### REQUIRED WORK
Which lines of the data below hold "more"? Copy each of them.
*** RECORDS ***
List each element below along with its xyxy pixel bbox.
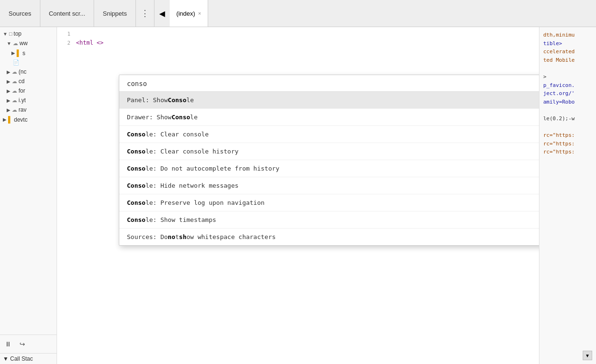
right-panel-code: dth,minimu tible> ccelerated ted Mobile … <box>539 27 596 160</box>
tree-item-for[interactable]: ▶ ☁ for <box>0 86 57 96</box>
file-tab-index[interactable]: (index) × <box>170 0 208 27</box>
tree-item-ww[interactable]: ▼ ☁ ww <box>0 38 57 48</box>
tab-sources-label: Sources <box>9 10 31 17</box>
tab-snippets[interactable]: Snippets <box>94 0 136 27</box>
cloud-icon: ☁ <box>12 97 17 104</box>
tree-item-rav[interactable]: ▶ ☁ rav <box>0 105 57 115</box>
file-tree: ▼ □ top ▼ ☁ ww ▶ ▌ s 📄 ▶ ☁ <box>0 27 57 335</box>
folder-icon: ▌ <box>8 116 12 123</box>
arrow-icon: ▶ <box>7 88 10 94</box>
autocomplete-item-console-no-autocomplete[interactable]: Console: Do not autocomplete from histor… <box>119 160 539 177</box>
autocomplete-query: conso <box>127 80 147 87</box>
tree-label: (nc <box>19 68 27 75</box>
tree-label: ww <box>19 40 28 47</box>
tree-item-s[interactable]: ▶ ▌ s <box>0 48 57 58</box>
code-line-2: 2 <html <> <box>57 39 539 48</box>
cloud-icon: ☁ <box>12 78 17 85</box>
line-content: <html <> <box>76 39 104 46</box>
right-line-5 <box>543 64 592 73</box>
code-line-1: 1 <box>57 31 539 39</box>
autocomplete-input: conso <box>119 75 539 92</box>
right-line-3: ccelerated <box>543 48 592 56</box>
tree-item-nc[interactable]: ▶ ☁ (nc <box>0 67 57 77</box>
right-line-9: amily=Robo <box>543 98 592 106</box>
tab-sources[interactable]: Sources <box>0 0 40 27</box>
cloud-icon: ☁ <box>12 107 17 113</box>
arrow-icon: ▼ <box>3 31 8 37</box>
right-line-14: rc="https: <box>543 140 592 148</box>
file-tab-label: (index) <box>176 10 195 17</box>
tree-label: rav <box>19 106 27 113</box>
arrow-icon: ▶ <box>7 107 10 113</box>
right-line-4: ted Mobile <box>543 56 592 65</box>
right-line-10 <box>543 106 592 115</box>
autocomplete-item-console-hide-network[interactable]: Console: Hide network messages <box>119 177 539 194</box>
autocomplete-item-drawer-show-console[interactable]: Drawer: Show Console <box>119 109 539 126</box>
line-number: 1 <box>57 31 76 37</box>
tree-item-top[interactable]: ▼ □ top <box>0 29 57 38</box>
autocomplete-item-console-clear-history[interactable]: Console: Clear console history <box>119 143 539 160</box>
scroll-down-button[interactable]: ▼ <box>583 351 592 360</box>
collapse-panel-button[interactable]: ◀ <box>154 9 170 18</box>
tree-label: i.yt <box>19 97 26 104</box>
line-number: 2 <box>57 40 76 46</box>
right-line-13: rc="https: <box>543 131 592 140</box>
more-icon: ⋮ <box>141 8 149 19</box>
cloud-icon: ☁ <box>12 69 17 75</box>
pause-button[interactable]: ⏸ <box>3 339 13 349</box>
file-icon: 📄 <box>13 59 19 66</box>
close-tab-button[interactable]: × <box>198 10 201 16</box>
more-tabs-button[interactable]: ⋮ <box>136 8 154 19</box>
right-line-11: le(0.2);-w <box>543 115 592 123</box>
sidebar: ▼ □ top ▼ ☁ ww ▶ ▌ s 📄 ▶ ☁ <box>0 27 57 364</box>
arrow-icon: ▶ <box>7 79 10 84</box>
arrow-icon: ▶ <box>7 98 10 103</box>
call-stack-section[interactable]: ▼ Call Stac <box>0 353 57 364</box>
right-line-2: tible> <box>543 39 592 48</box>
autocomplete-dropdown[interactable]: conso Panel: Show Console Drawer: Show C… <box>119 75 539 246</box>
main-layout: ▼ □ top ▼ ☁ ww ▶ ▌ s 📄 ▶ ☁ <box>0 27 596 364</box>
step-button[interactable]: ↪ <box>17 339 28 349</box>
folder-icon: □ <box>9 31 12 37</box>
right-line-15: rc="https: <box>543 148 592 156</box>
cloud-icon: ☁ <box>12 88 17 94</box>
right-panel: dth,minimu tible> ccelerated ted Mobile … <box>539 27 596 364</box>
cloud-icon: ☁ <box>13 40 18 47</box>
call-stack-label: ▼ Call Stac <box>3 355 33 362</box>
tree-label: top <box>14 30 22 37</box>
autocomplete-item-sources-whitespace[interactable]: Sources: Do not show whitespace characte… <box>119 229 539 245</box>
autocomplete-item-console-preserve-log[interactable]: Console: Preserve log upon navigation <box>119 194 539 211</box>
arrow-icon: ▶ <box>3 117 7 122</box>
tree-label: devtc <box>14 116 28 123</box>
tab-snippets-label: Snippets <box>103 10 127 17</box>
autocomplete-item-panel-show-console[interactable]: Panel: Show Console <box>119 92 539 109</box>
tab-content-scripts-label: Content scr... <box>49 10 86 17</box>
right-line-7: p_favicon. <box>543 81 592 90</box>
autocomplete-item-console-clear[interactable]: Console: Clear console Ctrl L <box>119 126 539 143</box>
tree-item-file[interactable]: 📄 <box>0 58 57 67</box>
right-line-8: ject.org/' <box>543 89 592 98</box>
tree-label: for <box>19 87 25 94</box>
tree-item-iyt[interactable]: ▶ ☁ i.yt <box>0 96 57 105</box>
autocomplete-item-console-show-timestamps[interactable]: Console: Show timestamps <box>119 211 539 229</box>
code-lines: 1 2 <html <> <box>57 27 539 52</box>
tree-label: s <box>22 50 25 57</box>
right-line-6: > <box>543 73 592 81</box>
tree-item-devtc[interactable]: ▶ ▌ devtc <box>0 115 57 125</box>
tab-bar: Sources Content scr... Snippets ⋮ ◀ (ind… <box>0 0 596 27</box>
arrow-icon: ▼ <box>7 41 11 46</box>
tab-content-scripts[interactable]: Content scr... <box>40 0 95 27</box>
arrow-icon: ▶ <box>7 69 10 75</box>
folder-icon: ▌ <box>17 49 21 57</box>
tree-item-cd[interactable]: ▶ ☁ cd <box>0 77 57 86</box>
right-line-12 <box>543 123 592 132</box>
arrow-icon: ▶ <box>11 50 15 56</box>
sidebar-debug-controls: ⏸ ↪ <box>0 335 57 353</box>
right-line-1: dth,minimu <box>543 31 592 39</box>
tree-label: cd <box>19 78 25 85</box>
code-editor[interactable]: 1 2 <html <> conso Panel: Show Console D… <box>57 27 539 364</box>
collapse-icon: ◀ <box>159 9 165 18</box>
***
*** RECORDS ***
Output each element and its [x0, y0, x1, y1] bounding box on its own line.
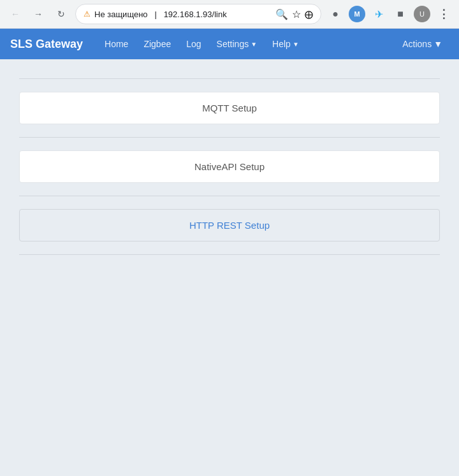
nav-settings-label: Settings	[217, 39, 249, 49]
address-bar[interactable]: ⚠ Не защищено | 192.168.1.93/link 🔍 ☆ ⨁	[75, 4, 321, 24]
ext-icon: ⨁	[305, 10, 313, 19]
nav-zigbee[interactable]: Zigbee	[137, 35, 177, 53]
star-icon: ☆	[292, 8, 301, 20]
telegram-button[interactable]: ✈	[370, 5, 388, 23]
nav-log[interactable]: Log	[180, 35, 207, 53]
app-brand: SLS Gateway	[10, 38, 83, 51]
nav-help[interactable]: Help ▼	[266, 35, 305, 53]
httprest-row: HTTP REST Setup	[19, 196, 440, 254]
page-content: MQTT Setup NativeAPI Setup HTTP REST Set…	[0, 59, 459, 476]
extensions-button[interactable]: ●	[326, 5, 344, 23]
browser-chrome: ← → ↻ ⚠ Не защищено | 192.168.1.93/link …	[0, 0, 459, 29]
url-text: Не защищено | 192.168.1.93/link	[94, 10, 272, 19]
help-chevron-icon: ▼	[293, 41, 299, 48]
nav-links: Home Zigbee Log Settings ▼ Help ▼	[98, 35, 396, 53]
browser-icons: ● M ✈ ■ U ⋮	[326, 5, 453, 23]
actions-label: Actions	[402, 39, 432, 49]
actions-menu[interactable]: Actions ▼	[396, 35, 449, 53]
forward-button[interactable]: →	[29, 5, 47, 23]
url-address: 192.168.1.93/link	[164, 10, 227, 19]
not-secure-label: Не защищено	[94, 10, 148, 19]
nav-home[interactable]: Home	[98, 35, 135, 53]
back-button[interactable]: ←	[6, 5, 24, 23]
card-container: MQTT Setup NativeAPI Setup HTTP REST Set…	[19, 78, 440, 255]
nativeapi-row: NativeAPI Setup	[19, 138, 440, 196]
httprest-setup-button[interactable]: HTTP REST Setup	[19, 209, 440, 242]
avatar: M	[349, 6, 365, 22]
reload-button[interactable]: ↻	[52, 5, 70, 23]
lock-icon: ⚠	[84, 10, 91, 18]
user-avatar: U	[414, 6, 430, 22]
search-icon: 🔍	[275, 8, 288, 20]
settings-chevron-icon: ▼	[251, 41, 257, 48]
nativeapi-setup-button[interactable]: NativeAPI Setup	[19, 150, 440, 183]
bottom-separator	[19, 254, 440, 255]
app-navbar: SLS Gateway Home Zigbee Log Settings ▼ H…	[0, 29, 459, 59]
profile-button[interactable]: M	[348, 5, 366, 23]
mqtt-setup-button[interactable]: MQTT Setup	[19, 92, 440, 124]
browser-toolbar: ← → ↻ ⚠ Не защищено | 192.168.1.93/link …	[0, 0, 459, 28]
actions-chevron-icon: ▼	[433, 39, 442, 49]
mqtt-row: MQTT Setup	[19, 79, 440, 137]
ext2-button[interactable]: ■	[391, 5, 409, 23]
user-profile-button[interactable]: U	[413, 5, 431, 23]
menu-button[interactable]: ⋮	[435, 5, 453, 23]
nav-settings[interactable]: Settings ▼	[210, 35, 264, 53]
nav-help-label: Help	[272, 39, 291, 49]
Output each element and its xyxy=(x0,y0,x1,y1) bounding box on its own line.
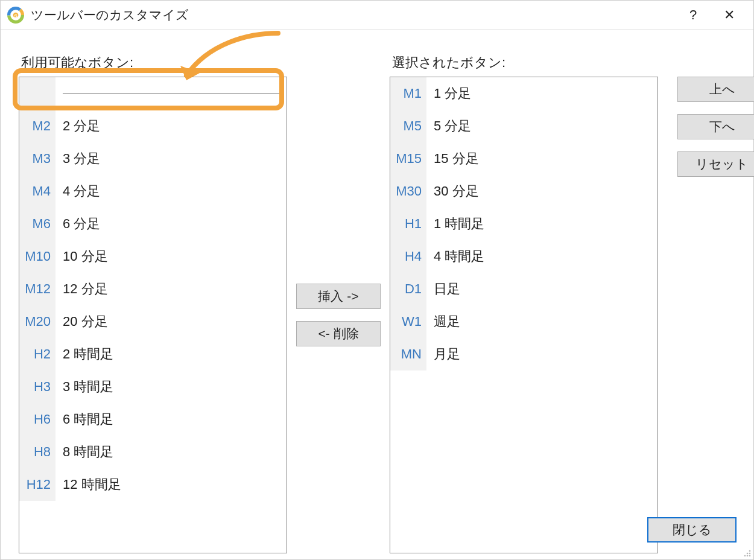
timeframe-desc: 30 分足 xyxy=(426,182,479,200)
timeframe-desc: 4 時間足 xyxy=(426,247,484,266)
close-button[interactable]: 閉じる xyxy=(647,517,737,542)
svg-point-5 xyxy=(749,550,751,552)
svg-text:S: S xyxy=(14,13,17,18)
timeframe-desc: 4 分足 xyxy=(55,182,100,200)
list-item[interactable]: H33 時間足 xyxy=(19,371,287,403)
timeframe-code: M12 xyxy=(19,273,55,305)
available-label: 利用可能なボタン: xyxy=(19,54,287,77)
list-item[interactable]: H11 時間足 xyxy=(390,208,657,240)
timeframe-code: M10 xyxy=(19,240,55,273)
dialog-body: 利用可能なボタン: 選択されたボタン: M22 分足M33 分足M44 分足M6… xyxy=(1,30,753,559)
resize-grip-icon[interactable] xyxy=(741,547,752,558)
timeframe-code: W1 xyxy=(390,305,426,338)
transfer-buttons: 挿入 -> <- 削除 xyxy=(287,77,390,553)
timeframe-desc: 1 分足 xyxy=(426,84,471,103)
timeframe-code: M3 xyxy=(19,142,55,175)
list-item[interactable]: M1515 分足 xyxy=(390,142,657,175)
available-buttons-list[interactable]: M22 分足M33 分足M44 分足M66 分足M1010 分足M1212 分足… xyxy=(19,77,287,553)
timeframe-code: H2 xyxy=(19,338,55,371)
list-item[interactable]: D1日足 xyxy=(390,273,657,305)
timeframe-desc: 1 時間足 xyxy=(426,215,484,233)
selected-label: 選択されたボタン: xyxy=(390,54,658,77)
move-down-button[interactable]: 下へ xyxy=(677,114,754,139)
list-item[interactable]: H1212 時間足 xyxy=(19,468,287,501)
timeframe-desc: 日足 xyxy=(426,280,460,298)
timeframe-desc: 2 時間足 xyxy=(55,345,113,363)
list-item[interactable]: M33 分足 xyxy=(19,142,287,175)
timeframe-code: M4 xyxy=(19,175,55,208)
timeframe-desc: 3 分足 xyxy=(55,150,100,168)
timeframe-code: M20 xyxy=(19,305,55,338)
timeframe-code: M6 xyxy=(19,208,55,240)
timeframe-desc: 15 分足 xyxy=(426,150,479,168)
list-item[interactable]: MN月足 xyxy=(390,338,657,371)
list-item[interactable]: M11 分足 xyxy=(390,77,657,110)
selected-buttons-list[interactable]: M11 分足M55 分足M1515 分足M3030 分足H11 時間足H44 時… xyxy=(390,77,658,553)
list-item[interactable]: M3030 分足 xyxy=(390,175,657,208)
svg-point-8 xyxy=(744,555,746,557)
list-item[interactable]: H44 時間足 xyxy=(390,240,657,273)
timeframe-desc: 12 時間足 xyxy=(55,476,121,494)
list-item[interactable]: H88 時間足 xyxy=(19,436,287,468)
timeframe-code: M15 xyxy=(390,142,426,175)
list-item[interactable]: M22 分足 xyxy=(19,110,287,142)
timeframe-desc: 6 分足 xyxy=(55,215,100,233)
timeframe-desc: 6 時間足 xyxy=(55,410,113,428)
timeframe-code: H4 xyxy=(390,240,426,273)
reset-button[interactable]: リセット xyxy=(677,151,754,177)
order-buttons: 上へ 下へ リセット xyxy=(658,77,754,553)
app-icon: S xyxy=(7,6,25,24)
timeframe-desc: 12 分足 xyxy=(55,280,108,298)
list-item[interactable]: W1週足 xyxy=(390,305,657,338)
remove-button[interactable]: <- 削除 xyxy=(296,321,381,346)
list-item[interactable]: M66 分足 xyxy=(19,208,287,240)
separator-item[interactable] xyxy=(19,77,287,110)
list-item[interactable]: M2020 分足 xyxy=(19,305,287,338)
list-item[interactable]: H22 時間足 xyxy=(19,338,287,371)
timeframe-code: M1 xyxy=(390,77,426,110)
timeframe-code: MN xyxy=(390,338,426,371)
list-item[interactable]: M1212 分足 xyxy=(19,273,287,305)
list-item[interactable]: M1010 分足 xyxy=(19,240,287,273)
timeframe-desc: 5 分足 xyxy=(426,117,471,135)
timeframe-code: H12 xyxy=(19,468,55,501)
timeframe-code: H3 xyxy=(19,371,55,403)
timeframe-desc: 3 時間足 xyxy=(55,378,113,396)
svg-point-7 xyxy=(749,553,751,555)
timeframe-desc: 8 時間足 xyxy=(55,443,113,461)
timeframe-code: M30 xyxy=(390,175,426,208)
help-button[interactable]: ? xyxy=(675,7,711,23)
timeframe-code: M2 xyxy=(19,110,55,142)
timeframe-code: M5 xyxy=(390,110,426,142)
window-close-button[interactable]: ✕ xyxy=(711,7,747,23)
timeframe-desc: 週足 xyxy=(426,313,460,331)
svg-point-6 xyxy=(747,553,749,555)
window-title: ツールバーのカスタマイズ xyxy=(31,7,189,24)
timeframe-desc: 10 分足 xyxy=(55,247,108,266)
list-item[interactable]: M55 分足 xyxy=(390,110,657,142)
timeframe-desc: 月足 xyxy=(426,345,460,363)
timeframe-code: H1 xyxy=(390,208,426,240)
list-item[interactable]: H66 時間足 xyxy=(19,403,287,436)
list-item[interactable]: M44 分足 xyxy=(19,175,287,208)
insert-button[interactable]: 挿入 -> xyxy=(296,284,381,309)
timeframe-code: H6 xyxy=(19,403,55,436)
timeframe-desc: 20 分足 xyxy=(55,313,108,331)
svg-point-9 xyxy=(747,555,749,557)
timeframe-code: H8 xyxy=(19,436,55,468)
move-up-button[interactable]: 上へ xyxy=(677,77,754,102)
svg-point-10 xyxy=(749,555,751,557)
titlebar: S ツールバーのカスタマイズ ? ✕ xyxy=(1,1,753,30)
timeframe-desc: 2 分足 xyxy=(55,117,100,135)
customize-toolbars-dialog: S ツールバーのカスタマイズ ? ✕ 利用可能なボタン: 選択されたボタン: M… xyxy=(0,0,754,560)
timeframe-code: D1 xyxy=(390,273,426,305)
***
### TASK SOLUTION
more-icon: ⋮ <box>141 8 149 19</box>
more-tabs-button[interactable]: ⋮ <box>136 8 154 19</box>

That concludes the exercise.